My husband and I met 5 ½ years ago. Pre-kids and post-college, we had the time and money to wine and dine, travel around the country, and go on dates regularly. Fast forward to the present: we have a toddler, a chronic illness, a mortgage, and for some ungodly reason, the universe has managed to significantly reduce the number of hours in a day.
Stuck somewhere between newlyweds and an old married couple (this fall will be our 3 year wedding anniversary), we have had to be creative in finding ways to still date each other. Sure, we’ve traded in vineyard hopping in Napa for Netflix nights in. No longer do we frequent Fleming’s, but now we steal kisses while the baby is entranced by “Elmo’s World.” How do we find time to date with a toddler, my husband working 9 hours a day, and us juggling my doctor appointments for my chronic illness (seriously, though, I need a punch card because I am pretty sure I am due a free appointment by now!)? We will let you know when we figure it out! Just kidding … we have found some things that work for us!
My husband and I set aside time most Saturday mornings for family time. This means just our little nuclear family of 3, no extra guests. We like to think of these as “group dates” (with our son), kind of like the group dates we used to take downtown to Boudreaux and Thibodeaux’s in our early dating days, only with less alcohol and more juice boxes. This could mean us going to the park together, letting the toddler burn off some energy at Lil’ Bambinos, taking him to get a haircut then walking around Towne Center together, or just playing in the backyard together (an added bonus: all of these group dates exhaust the baby, which leads to a great nap, which gives us some alone time!). Lately our Saturday morning family time has been spent at the baby’s swim lessons, so both my husband and I get in the pool with him and make it bonding time. So sometimes we kill two birds with one stone—a haircut or swim lessons + family time, because, while we want to have unlimited family time (complete with rainbows and butterflies, might I add), we also have real life going on!
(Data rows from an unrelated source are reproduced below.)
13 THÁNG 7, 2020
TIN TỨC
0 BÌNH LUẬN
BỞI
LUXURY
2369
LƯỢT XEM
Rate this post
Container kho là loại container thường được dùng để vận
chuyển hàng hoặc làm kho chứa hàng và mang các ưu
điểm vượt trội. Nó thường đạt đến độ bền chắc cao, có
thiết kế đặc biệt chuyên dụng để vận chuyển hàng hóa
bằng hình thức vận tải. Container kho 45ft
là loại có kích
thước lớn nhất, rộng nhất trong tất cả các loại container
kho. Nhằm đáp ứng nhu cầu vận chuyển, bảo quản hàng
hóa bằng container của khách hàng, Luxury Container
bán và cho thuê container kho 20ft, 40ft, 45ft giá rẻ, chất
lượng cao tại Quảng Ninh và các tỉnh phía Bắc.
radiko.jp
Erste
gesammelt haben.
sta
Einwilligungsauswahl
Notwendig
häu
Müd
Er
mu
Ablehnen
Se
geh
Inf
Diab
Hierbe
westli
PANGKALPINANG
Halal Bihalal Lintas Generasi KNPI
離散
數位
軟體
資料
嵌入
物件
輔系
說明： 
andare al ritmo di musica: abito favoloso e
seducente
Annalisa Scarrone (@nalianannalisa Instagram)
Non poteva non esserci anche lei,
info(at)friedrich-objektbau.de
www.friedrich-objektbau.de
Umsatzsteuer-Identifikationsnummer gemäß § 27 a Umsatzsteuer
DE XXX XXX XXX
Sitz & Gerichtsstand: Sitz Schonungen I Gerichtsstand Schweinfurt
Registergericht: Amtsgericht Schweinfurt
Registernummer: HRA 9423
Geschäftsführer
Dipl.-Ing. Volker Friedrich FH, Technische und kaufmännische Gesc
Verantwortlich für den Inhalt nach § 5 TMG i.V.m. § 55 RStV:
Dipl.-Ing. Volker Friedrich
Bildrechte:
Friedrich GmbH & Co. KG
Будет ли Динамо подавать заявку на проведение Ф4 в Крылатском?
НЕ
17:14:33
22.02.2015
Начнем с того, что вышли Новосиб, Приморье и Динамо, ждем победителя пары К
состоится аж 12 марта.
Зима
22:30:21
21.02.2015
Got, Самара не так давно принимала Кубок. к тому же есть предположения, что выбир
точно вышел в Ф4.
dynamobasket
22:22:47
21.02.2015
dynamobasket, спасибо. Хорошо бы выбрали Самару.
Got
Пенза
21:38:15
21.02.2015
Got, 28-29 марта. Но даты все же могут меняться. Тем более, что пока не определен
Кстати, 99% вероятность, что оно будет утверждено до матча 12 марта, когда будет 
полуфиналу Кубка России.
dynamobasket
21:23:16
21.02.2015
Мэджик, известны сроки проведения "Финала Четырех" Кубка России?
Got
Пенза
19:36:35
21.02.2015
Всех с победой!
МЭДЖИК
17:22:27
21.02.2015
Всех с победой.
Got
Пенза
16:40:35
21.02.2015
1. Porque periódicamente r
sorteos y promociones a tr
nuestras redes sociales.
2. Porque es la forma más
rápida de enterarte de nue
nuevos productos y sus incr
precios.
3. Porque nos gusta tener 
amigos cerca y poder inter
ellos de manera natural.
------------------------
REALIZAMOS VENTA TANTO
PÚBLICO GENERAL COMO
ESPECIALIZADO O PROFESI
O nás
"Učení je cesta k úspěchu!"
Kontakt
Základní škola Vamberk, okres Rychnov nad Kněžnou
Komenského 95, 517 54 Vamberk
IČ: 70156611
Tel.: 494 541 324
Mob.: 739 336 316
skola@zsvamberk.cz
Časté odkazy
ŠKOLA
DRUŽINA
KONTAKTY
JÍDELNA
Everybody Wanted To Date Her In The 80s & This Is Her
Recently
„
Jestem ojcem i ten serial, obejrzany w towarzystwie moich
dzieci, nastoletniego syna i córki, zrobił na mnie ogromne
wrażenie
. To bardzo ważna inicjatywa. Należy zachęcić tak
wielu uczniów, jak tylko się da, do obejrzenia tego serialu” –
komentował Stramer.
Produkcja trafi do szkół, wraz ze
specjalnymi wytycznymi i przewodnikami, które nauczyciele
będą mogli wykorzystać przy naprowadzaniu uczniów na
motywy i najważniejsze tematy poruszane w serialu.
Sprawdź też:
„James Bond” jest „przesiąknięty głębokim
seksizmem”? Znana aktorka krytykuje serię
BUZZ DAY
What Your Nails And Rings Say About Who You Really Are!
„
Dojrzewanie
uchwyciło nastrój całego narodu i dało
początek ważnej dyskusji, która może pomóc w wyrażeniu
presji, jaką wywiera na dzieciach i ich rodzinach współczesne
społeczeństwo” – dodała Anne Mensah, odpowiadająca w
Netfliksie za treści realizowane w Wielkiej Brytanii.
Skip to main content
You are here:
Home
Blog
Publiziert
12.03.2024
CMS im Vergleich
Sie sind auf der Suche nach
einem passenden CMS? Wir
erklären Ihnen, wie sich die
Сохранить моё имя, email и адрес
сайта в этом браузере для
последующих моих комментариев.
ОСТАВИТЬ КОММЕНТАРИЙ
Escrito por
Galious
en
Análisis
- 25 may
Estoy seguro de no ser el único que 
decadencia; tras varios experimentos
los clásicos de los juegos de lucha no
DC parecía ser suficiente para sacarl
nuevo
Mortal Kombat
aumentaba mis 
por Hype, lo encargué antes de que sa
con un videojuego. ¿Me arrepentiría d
My husband and I also try to have some one-on-one dates that we can do at home while the baby is napping or once he goes down for the night. We will do puzzles together (I swear, we are not 80 years old! This is great for promoting teamwork—I dare you to try it!), make a homemade pizza together, or watch a movie together. When Grandma is available and all the stars align, we do go on dates out of the house. But, we decided a while ago that, since we don’t always have that opportunity, we need to have little mini-dates when the baby is home, and family dates whenever we can.
Sometimes life happens—the baby gets sick so we can’t have a babysitter, I am feeling too tired because of my health issues and don’t want to go out anywhere, or the dishwasher broke and we spent our date night out money on fixing it—so we just sneak in a kiss while the baby is busy eating his yogurt melts, a hug while we’re loading the dishwasher, or a sweet text when the baby takes a break from trying to lock me out of my phone with failed passcode attempts.
Whatever little moments we can get together—as a couple, and as a family—we will take it. Napa wasn’t that much fun, anyway!